Scientists say this is why our hair turns gray

Gray hair has made plenty of people in the hair dye industry happy, but for many of us it's just a sign that we're about to get saggy and start complaining about kids these days. The moment you find ashen strands in your once vibrant locks, all you can do is hope your head made a mistake or that a spider is hiding somewhere on your noggin and made a web that looks remarkably like hair. And then when you scour your scalp for spiders and don't find a single dead fly or egg sac, all you can do is weep with disappointment and wonder how your hair went from its once-youthful hue to resembling dirty snow.

Or you can dye your hair, but that won't answer your question. Luckily, science can tell us why our hair turns gray.

In a twist that not even M. Night Shyamalan would have seen coming, our hair doesn't turn gray at all. According to Harvard Medical School, "Once a follicle produces hair, the color is set." It's almost like having your hair pre-dyed by nature, except there's only one color to choose from. The cells responsible for giving your hair its color are called melanocytes, which are the same types of cells that determine our skin color, per Newsweek. When you shed hair, special stem cells form new melanocytes for your follicles, so that when your hair grows back it has color instead of just looking like your head got dusty.

Over time those stem cells stop working and buy a house in Florida or whatever stem cells do when they retire, and your hair starts to become the before picture in a Just For Men commercial. So really, your hairs don't change color; your follicles just stop producing color altogether. That process usually starts when you're around 35.

While hair typically "turns" gray because of natural aging, there are things that can make it happen faster such as stress or illness, both of which can cause a condition called "telogen effluvium, which causes hair to shed at about three times faster than normal." (So if you need a reason to stay healthy and dying prematurely isn't motivating you, there's not looking like you're old enough to die maturely). There are also genetic disorders like tuberous sclerosis, which causes benign tumors to grow in your heart, brain, lungs, kidneys, eyes, skin, and good lord can we stop listing them off and just start screaming already? Yikes! A different disorder known as alopecia, which causes you to lose patches of primarily colored hair, can even cause "overnight" graying.

You might be wondering what tells stem cells to produce (or not produce) melanocytes. Luckily, scientists at the University of Texas Southwestern Medical Center accidentally identified the particular proteins responsible for gray hair while trying to study a rare disease that causes nerve cells to develop tumors.
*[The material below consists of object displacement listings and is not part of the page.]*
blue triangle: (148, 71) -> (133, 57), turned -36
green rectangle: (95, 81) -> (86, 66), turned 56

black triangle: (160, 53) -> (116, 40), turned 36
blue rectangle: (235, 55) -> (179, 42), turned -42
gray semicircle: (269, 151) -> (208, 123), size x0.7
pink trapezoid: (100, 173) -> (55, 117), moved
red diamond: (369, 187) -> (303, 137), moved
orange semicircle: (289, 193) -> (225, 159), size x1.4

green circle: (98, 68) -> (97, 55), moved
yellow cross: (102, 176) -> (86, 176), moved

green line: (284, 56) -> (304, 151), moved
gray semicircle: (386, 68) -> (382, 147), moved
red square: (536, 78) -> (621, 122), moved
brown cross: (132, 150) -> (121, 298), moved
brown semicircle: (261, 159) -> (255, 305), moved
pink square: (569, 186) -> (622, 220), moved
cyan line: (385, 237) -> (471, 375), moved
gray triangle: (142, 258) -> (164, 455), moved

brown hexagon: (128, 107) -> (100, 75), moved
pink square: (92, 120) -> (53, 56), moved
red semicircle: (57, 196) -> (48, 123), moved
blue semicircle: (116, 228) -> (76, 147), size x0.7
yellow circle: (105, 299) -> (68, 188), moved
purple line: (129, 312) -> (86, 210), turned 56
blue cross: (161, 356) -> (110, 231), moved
As Time reported in 2017, the researches were meticulously tinkering with the skin cells of everyone's favorite guinea pig — i.e., mice — when they discovered that a protein called KROX20 activates skin cells that turn into a "hair shaft." The creation of the hair shaft triggers the production of another protein called stem cell factor (SCF).

When scientists got rid of KROX20, the rodents went bald, and eliminating SCF turned their fur white. So while scientists may not have figured how to stop your nerve cells from growing horrifying tumors, they at least discovered an elaborate way to embarrass mice. It's not clear whether the researchers turned the fallen fur into coats for the little critters or gave the white ones tiny boxes of Just For Mice. But they absolutely should have. For science, of course.
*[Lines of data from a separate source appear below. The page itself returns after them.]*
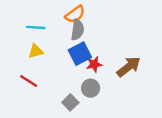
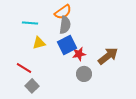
yellow triangle: (36, 51) -> (39, 43), moved
gray circle: (91, 88) -> (84, 74), moved
gray square: (70, 102) -> (32, 86), moved

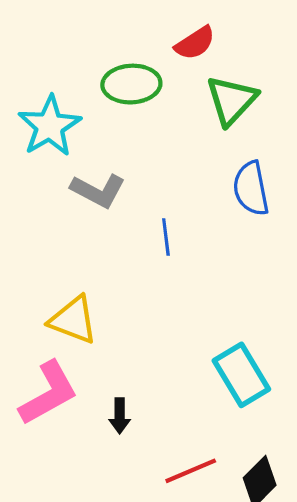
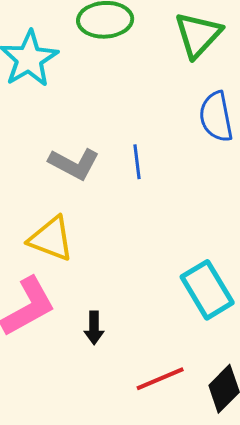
gray L-shape: (98, 191) -> (74, 164), moved

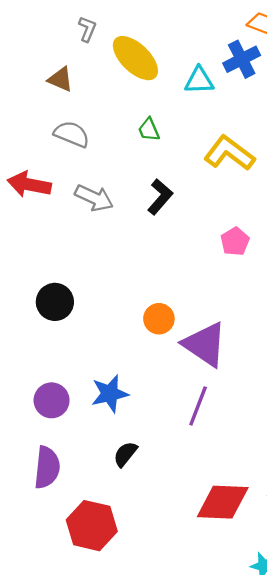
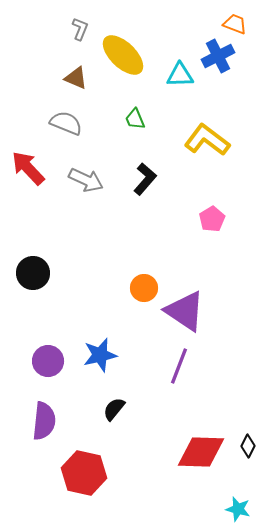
brown triangle: (60, 79) -> (76, 78), moved
red arrow: (29, 184) -> (28, 168), turned 36
black circle: (55, 302) -> (33, 273), moved

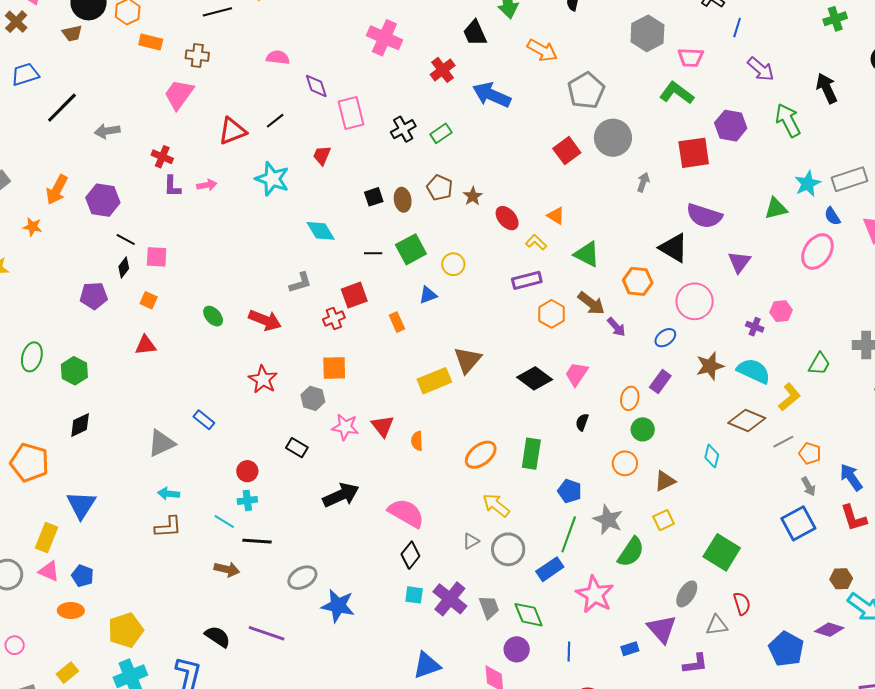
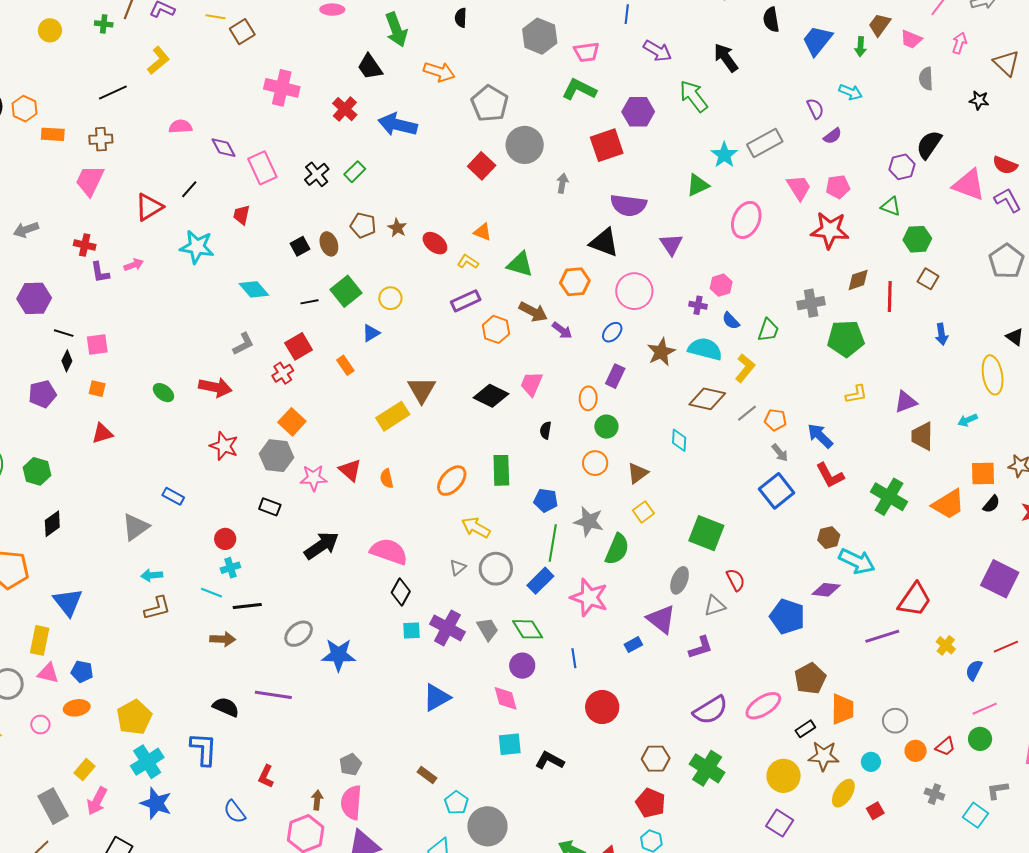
blue semicircle: (832, 216) -> (731, 321), moved
orange square: (334, 368) -> (292, 422), turned -36
gray hexagon: (313, 398) -> (276, 456), size x1.4
pink circle: (15, 645) -> (40, 725), moved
So basically, your body is an hourglass that can't be turned over. As time passes, parts of you slip away that you can't get back. That graying hair is basically a sign that another part of your anatomy has stopped working the way it used to. That might sound depressing and a little scary, but it's not the end of the world, just a reminder that the end of you is coming. And if you don't want to think about dying yet, consider dyeing instead.